Cloudcomputing is a concept which provide a facility to the user to delivering technology though the Internet servers. It is basically for processing and data storage. Without any use of traditional media Cloudcomputing allows vendors to convey services over the Internet. This method is called Software as a Service, or SaaS. Cloudcomputing help user to communicate more than one server at the same time and exchange information among them. Cloudcomputing can increase profitability by improving resource utilization. By improving resource utilization Cloudcomputing can increase profitability .
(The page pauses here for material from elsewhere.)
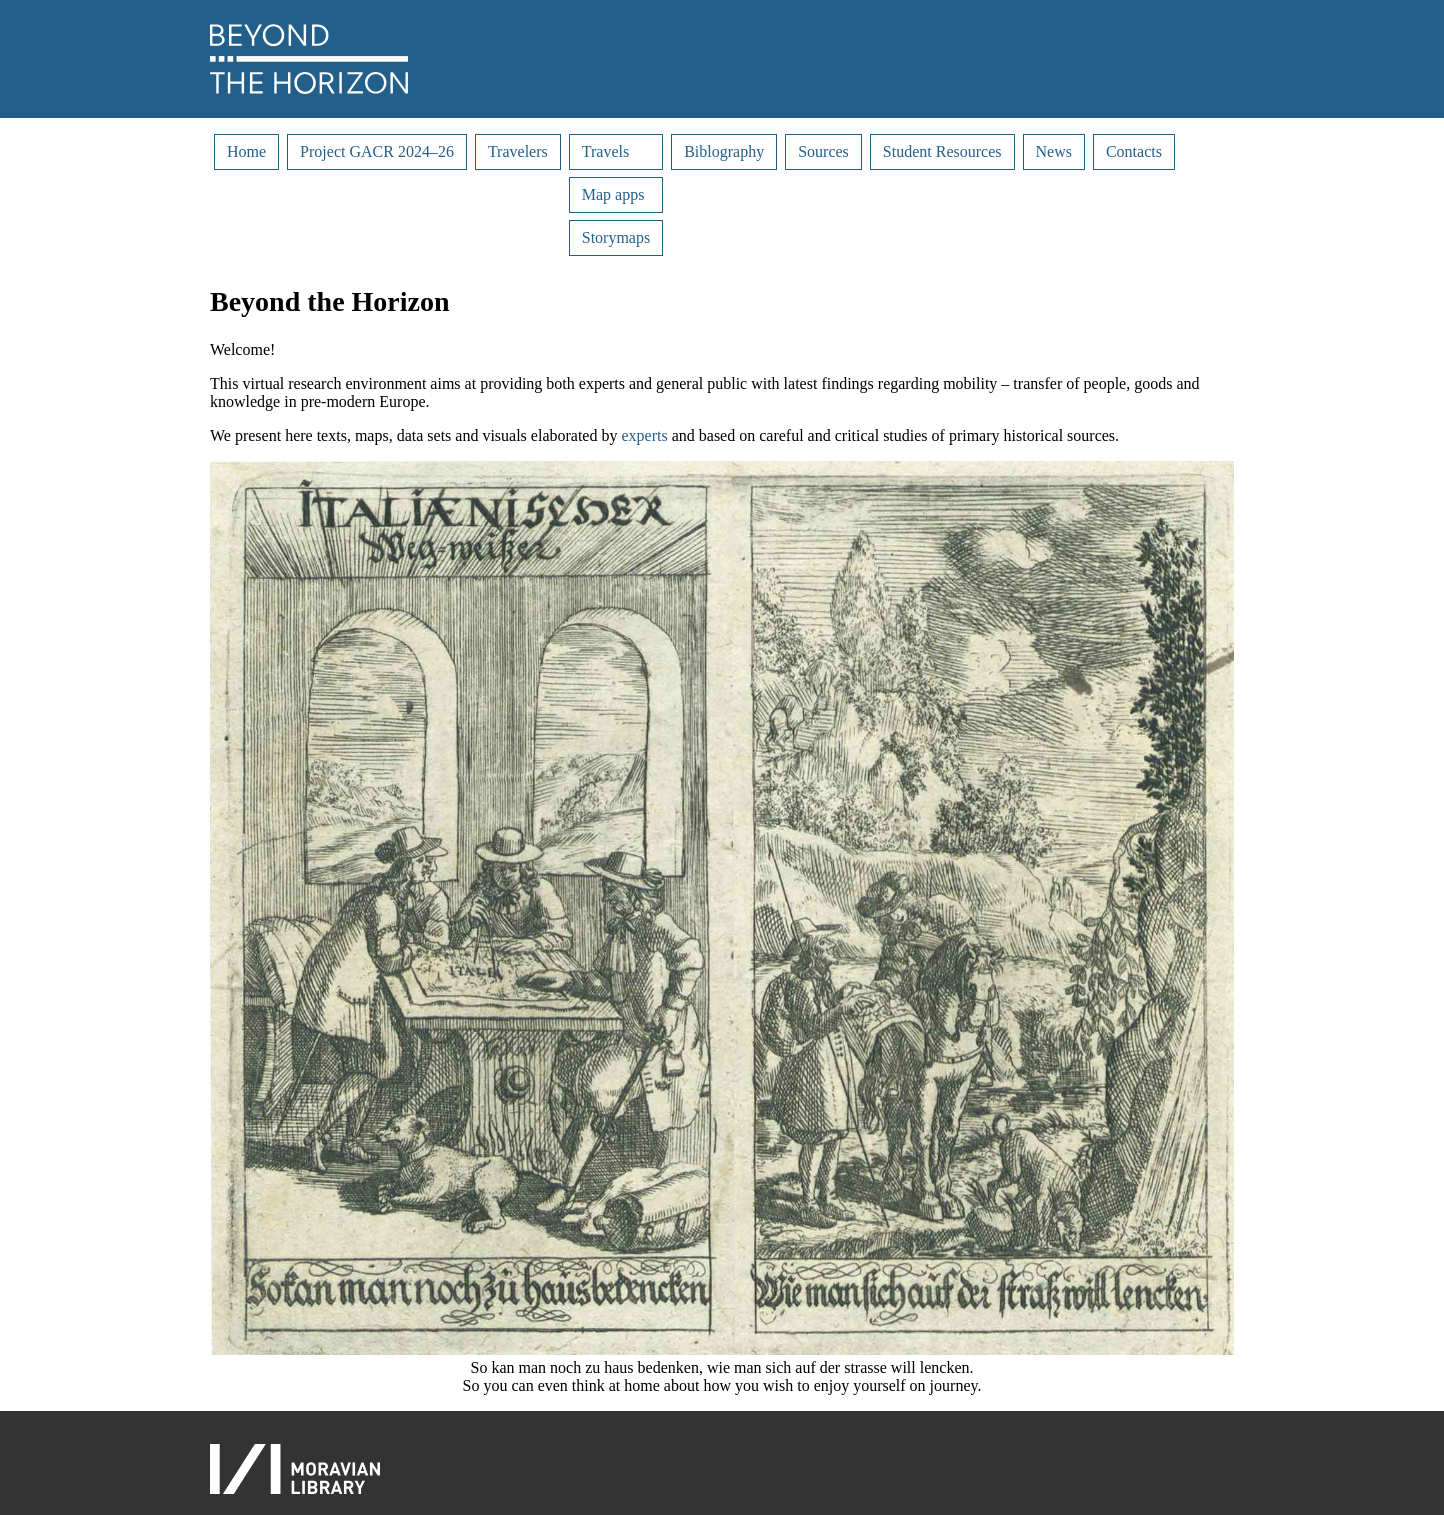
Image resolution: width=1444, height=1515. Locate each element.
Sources (823, 151)
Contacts (1134, 151)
Despite the tremendous business and technical advantages, what we shall always keep in mind is that cloudcomputing would not be our wonderland until users’ outsourced sensitive data could hide from the prying eyes. Privacy concern is one of the primary hurdles that prevent the widespread adoption of the cloud by potential users, especially if the private data of users used to reside in the local storage are to be outsourced to and computed in the cloud. Imagine that CSPs host the services looking into your personal emails, financial and medical records, and social network profiles. Although these sensitive data could be protected by deploying intrusion detection systems, firewalls, or even segmenting data in a virtualized environment, CSP possesses full control of the cloud infrastructure including the system hardware and lower levels of software stack. Privacy breach is still likely to occur owing to the existence of disgruntled, profiteered or curious employees from CSP [25, 37]. Encrypting-then-outsourcing [28,48] provides us strong guarantee that no one could mine any useful information from the ciphertext of users’ data. Many people argue that sensitive data has to be encrypted before outsourcing in order to provide user data privacy against the cloud service providers. However, encrypted data makes data utilization a very challenging task. One example is keyword search functions on the documents stored in the cloud. Without those usable data services, the cloud will become merely a remote storage which provides limited value to all parties.